> **INSTRUCTIONS TO FOLLOW**: Transcribe every entry exactly, leaving out any pictures.

> **EXTRACTED INFORMATION**:
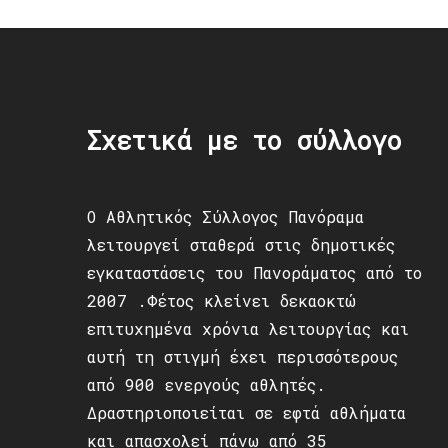
Σχετικά με το σύλλογο
Ο Αθλητικός Σύλλογος Πανόραμα
λειτουργεί σταθερά στις δημοτικές
εγκαταστάσεις του Πανοράματος από το
2007 .Φέτος κλείνει δεκαοκτώ
επιτυχημένα χρόνια λειτουργίας και
αυτή τη στιγμή έχει περισσότερους
από 900 ενεργούς αθλητές.
Δραστηριοποιείται σε εφτά αθλήματα
και απασχολεί πάνω από 35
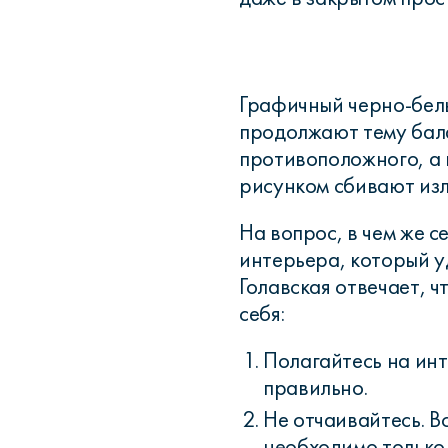
Графичный черно-бел
продолжают тему бала
противоположного, а
рисунком сбивают из
На вопрос, в чем же с
интерьера, который у
Голавская отвечает, 
себя:
Полагайтесь на инт
правильно.
Не отчаивайтесь. Вс
необходимо только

> **ANSWER SPACE**:
Σχετικά με το σύλλογο
Ο Αθλητικός Σύλλογος Πανόραμα
λειτουργεί σταθερά στις δημοτικές
εγκαταστάσεις του Πανοράματος από το
2007 .Φέτος κλείνει δεκαοκτώ
επιτυχημένα χρόνια λειτουργίας και
αυτή τη στιγμή έχει περισσότερους
από 900 ενεργούς αθλητές.
Δραστηριοποιείται σε εφτά αθλήματα
και απασχολεί πάνω από 35
Графичный черно-бел
продолжают тему бала
противоположного, а
рисунком сбивают из
На вопрос, в чем же с
интерьера, который у
Голавская отвечает, 
себя:
Полагайтесь на инт
правильно.
Не отчаивайтесь. Вс
необходимо только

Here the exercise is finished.